# Legacy Data Management: Hive Metastore

**Objective:** Before we enable Unity Catalog, it is crucial to understand how data was managed in the "Legacy" world using the **Hive Metastore**. We will explore the default behavior of Managed vs. External tables and how file storage works in the DBFS (Databricks File System).

---

## 1. The Default Hive Metastore

Every Databricks workspace comes with a built-in Hive Metastore.
*   **Catalog Name:** `hive_metastore` (This is the only catalog available before Unity Catalog is enabled).
*   **Default Schema:** `default`.
*   **Storage Location:** `dbfs:/user/hive/warehouse/`.

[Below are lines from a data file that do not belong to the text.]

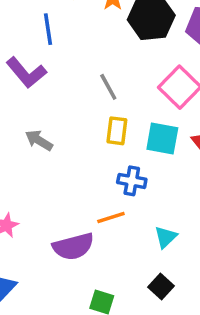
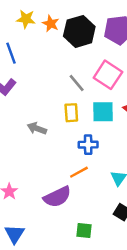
gray line: (108, 87) -> (77, 83), moved
gray arrow: (39, 140) -> (37, 128), moved

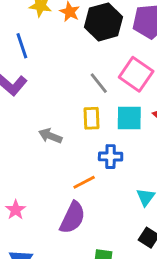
orange line: (79, 172) -> (84, 182), moved
purple semicircle: (57, 197) -> (73, 218), turned -40

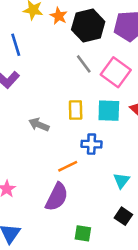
gray line: (99, 83) -> (84, 64), moved

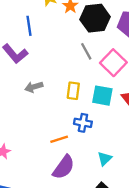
gray arrow: (39, 125) -> (34, 87), moved, turned -48
purple semicircle: (57, 197) -> (64, 167), moved

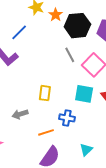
blue line: (29, 26) -> (19, 32), turned 54
gray arrow: (34, 87) -> (20, 114), moved
yellow rectangle: (73, 91) -> (45, 93), moved

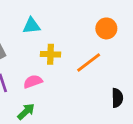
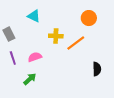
cyan triangle: (31, 26) -> (34, 16), turned 32
yellow cross: (51, 54) -> (56, 36), moved

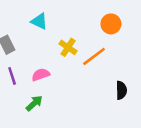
yellow cross: (56, 36) -> (68, 47), turned 32

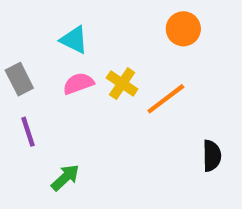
orange circle: (111, 24) -> (183, 29), moved
pink semicircle: (41, 75) -> (78, 84), moved

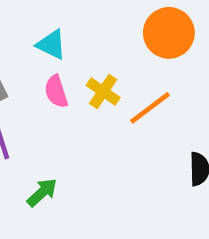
orange circle: (183, 29) -> (169, 33), size x1.4
pink semicircle: (78, 84) -> (56, 92), turned -88

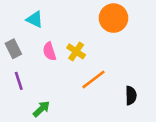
cyan triangle: (51, 45) -> (35, 19), moved
orange line: (150, 108) -> (93, 79), moved

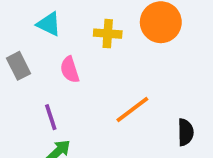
yellow cross: (76, 51) -> (108, 34), moved, turned -30
purple line: (19, 81) -> (51, 117), moved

### Managed vs. External Tables
1.  **Managed Table:** Databricks manages both the **Metadata** and the **Data**.
    *   *Drop Table:* Deletes Metadata + Data files.
    *   *Location:* `dbfs:/user/hive/warehouse/<schema>.db/<table>/`
2.  **External Table:** Databricks manages only the **Metadata**. You manage the **Data**.
    *   *Drop Table:* Deletes Metadata only. Data files remain intact.
    *   *Location:* Custom path (e.g., `dbfs:/mnt/data/` or cloud path).

In [None]:
# Step 1: Setup - Create a Schema (Database)
# This schema will be created in the legacy Hive Metastore
%sql
CREATE SCHEMA IF NOT EXISTS legacy_demo;
USE legacy_demo;

## 2. Working with Managed Tables
Let's create a **Managed Table**. We will not specify a `LOCATION`, so it will use the default DBFS path.

In [None]:
# 2.1 Create a Managed Table
%sql
CREATE TABLE IF NOT EXISTS managed_emp (
    id INT,
    name STRING,
    dept STRING
);

-- Insert Data
INSERT INTO managed_emp VALUES 
(1, 'John', 'IT'),
(2, 'Jane', 'HR');

-- Verify Data
SELECT * FROM managed_emp;

In [None]:
# 2.2 Check Table Details (Metadata)
# Look for "Type: MANAGED" and "Location: dbfs:/user/hive/warehouse/..."
%sql
DESCRIBE EXTENDED managed_emp;

### Verify Managed Table Behavior (DROP)
If we drop a managed table, the underlying files should be deleted.

In [None]:
# 2.3 Drop Managed Table
%sql
DROP TABLE managed_emp;

-- If you try to query the underlying location (from the previous DESCRIBE output),
-- it should now be empty or non-existent.
-- Example check: dbutils.fs.ls("dbfs:/user/hive/warehouse/legacy_demo.db/managed_emp") -> Should fail or return empty

## 3. Working with External Tables
Now, let's create an **External Table**. We must explicitly specify a `LOCATION`.

In [None]:
# 3.1 Define a custom location for External Table
external_path = "dbfs:/FileStore/tables/legacy_demo/external_emp"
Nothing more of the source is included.